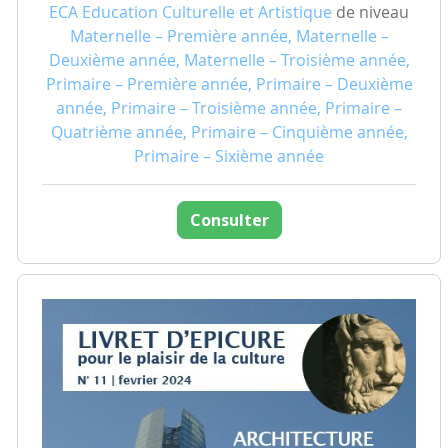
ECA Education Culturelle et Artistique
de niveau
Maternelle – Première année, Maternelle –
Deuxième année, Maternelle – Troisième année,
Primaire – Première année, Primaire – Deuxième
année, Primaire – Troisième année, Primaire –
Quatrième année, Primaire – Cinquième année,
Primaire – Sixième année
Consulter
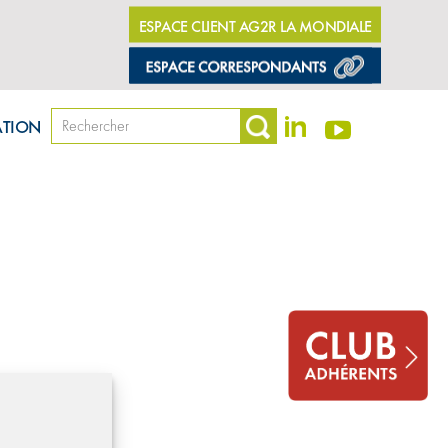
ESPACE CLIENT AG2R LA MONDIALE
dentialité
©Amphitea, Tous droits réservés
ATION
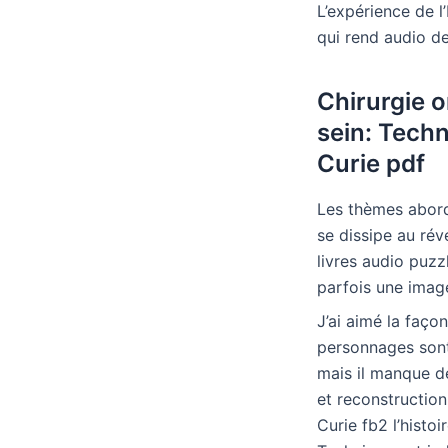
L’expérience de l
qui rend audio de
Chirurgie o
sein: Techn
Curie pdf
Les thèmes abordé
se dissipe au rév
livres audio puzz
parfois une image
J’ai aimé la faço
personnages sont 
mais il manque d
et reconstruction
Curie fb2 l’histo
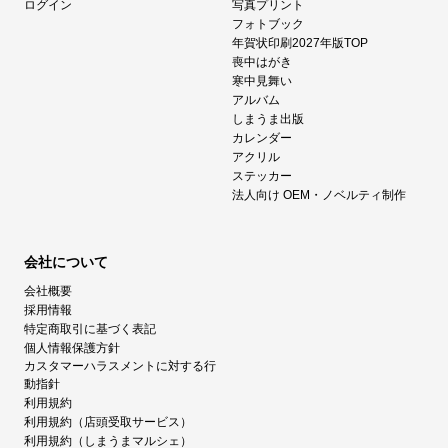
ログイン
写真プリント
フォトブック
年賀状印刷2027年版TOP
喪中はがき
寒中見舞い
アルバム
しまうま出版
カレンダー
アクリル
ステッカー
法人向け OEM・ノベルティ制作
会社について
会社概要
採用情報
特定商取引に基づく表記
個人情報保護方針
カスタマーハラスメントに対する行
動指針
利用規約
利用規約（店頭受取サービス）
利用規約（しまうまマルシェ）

+---+

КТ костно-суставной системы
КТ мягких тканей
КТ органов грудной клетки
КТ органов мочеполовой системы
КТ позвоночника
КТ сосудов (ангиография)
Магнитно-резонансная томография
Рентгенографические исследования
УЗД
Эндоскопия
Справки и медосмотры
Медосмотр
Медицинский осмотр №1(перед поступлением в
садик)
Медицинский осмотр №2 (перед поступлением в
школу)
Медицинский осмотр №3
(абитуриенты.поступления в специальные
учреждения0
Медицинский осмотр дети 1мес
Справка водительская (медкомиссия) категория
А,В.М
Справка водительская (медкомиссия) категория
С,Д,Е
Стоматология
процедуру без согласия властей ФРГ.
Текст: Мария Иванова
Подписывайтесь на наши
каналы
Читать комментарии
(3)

+---+

• WORK REQUIRED:
Give back every line of the listing where the word "перед" shows up.

• ANSWER SECTION:
Медицинский осмотр №1(перед поступлением в
Медицинский осмотр №2 (перед поступлением в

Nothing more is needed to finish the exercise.